WHAT TO DO.
Copy out the lines of the records below, and only those lines, from the one with "在当下中共三十年来前所未有的内外交困下，张贵" through the one with "quanto viene aggiornato", exactly as they appear.

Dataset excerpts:

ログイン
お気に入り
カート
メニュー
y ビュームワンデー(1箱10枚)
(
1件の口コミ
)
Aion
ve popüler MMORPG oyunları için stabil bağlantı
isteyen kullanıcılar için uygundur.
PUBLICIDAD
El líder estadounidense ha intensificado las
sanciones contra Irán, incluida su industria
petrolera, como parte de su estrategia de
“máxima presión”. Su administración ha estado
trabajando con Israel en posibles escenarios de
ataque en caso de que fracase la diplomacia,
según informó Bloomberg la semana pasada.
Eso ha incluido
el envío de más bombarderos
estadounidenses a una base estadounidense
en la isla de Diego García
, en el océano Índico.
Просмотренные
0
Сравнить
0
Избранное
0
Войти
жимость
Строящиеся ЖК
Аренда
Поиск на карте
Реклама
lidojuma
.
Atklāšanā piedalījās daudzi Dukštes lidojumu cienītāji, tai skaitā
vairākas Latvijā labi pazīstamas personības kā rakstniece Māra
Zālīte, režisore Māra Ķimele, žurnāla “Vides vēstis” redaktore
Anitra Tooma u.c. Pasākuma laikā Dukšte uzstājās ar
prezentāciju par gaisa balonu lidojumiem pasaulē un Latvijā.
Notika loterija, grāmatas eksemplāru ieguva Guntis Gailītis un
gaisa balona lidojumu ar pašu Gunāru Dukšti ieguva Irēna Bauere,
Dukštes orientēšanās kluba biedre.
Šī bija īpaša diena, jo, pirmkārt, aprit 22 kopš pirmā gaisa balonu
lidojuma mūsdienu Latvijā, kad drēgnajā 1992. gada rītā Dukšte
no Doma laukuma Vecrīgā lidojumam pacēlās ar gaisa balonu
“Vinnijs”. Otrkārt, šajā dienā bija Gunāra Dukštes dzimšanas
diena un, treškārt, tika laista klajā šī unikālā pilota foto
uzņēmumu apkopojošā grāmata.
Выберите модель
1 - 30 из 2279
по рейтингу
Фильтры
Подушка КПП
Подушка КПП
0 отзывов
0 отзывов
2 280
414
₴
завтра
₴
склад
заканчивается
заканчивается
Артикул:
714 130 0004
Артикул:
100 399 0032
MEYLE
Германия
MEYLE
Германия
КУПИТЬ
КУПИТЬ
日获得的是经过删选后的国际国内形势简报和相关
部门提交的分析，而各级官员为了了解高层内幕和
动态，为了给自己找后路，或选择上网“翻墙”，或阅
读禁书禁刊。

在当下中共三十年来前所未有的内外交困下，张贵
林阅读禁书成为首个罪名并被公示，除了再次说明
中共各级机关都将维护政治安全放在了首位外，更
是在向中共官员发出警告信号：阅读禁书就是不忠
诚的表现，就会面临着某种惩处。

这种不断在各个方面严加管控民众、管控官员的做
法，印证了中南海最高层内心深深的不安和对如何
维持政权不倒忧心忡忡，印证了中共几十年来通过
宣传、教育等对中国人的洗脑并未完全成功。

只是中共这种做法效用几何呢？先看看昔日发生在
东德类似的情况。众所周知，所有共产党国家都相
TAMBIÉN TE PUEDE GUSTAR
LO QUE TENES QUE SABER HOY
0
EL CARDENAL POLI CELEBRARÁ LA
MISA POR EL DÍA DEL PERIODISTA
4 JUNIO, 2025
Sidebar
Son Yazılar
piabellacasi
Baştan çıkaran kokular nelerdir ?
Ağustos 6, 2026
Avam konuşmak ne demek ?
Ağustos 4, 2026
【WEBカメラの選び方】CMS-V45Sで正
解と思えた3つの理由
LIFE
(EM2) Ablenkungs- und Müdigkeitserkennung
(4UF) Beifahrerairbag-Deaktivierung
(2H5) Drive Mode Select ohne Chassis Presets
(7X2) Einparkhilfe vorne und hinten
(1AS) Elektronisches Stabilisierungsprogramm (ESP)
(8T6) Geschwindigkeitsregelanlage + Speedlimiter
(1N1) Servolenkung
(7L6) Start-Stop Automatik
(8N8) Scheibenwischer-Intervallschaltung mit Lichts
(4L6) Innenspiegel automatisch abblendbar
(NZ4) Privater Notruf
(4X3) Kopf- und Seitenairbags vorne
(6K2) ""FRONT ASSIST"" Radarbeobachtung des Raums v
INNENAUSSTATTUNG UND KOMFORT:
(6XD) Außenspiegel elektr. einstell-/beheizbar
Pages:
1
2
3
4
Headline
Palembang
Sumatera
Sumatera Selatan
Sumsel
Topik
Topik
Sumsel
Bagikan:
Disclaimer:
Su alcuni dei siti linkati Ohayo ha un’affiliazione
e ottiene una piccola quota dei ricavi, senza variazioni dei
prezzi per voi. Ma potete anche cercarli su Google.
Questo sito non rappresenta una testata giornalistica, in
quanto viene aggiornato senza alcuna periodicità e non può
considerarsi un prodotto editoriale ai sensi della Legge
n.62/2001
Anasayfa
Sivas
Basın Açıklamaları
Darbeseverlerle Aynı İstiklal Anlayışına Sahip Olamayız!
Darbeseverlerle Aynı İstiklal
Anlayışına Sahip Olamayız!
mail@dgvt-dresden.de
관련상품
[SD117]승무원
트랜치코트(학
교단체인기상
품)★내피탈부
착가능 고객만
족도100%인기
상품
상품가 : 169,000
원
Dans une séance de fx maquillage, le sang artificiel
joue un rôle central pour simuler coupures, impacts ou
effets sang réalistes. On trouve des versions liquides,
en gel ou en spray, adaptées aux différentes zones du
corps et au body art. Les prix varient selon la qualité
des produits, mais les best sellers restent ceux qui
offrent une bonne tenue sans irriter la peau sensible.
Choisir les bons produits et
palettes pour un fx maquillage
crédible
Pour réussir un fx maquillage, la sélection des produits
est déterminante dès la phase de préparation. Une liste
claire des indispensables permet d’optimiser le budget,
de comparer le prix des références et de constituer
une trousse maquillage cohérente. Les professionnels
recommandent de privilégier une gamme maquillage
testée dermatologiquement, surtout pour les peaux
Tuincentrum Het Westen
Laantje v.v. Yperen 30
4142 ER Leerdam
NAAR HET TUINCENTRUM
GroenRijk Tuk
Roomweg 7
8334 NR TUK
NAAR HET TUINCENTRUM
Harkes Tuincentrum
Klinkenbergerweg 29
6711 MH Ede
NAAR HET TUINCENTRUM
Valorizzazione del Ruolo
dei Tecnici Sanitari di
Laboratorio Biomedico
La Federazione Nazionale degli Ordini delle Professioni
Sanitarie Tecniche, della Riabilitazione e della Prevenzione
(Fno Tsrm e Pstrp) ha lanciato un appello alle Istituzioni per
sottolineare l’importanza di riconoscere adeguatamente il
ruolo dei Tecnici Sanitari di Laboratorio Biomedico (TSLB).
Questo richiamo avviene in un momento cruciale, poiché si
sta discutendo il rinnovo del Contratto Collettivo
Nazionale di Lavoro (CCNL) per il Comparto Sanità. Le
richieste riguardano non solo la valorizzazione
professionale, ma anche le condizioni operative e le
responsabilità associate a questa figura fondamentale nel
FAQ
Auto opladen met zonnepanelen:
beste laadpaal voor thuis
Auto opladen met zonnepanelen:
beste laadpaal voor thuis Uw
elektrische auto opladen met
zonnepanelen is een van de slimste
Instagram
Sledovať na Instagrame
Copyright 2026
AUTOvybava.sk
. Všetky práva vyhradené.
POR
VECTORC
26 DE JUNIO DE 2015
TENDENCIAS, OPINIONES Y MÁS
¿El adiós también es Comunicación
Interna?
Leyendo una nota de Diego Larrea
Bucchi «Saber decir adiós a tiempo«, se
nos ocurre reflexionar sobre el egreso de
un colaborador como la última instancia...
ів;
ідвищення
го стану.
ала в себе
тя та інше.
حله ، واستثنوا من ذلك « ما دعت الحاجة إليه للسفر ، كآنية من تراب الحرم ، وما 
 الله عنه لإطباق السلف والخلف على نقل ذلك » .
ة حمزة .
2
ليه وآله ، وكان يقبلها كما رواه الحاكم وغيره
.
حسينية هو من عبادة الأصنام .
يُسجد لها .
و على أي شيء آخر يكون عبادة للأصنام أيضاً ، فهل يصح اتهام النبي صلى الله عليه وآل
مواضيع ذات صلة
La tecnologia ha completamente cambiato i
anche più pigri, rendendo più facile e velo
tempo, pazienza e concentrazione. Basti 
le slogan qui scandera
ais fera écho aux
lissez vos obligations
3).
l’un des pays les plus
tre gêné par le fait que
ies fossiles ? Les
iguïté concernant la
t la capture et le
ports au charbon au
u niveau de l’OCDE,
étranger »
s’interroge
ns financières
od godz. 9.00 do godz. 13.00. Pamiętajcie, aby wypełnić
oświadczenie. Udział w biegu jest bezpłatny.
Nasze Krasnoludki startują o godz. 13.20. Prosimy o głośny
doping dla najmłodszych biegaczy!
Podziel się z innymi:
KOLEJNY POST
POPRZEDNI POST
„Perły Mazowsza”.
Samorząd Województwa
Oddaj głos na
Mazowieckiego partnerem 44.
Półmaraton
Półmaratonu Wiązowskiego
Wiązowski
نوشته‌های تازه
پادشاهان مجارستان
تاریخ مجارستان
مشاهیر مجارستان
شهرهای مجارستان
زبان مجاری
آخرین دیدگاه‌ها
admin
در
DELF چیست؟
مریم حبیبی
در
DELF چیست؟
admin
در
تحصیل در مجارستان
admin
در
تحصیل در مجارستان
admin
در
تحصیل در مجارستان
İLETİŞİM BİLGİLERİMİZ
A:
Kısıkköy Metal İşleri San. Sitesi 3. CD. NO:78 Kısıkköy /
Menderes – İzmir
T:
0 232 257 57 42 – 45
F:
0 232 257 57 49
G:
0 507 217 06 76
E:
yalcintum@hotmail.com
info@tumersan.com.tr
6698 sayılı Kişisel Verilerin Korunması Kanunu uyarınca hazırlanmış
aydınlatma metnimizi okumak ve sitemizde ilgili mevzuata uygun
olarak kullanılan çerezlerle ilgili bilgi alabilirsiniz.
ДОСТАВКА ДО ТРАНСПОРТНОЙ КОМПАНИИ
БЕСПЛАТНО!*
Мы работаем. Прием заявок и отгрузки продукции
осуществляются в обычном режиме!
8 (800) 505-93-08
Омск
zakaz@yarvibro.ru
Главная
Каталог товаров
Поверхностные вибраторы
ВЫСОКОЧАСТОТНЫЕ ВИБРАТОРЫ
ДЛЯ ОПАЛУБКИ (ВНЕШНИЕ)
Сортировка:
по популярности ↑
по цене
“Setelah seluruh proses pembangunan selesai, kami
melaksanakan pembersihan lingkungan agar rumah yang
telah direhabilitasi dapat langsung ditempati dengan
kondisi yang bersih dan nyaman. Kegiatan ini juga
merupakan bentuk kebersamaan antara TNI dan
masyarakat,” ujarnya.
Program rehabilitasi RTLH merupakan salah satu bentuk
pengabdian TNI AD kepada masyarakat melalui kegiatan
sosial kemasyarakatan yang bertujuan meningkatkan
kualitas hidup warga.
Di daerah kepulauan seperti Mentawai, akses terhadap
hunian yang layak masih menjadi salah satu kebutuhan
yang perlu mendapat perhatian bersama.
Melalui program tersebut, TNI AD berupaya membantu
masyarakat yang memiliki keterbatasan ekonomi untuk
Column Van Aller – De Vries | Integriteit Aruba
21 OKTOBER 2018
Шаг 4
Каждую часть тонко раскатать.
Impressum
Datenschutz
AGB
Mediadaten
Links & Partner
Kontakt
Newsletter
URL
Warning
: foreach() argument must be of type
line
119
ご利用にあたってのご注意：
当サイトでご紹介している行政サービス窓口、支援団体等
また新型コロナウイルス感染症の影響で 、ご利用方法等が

RESPONSE FOR THIS EXERCISE.
在当下中共三十年来前所未有的内外交困下，张贵
林阅读禁书成为首个罪名并被公示，除了再次说明
中共各级机关都将维护政治安全放在了首位外，更
是在向中共官员发出警告信号：阅读禁书就是不忠
诚的表现，就会面临着某种惩处。

这种不断在各个方面严加管控民众、管控官员的做
法，印证了中南海最高层内心深深的不安和对如何
维持政权不倒忧心忡忡，印证了中共几十年来通过
宣传、教育等对中国人的洗脑并未完全成功。

只是中共这种做法效用几何呢？先看看昔日发生在
东德类似的情况。众所周知，所有共产党国家都相
TAMBIÉN TE PUEDE GUSTAR
LO QUE TENES QUE SABER HOY
0
EL CARDENAL POLI CELEBRARÁ LA
MISA POR EL DÍA DEL PERIODISTA
4 JUNIO, 2025
Sidebar
Son Yazılar
piabellacasi
Baştan çıkaran kokular nelerdir ?
Ağustos 6, 2026
Avam konuşmak ne demek ?
Ağustos 4, 2026
【WEBカメラの選び方】CMS-V45Sで正
解と思えた3つの理由
LIFE
(EM2) Ablenkungs- und Müdigkeitserkennung
(4UF) Beifahrerairbag-Deaktivierung
(2H5) Drive Mode Select ohne Chassis Presets
(7X2) Einparkhilfe vorne und hinten
(1AS) Elektronisches Stabilisierungsprogramm (ESP)
(8T6) Geschwindigkeitsregelanlage + Speedlimiter
(1N1) Servolenkung
(7L6) Start-Stop Automatik
(8N8) Scheibenwischer-Intervallschaltung mit Lichts
(4L6) Innenspiegel automatisch abblendbar
(NZ4) Privater Notruf
(4X3) Kopf- und Seitenairbags vorne
(6K2) ""FRONT ASSIST"" Radarbeobachtung des Raums v
INNENAUSSTATTUNG UND KOMFORT:
(6XD) Außenspiegel elektr. einstell-/beheizbar
Pages:
1
2
3
4
Headline
Palembang
Sumatera
Sumatera Selatan
Sumsel
Topik
Topik
Sumsel
Bagikan:
Disclaimer:
Su alcuni dei siti linkati Ohayo ha un’affiliazione
e ottiene una piccola quota dei ricavi, senza variazioni dei
prezzi per voi. Ma potete anche cercarli su Google.
Questo sito non rappresenta una testata giornalistica, in
quanto viene aggiornato senza alcuna periodicità e non può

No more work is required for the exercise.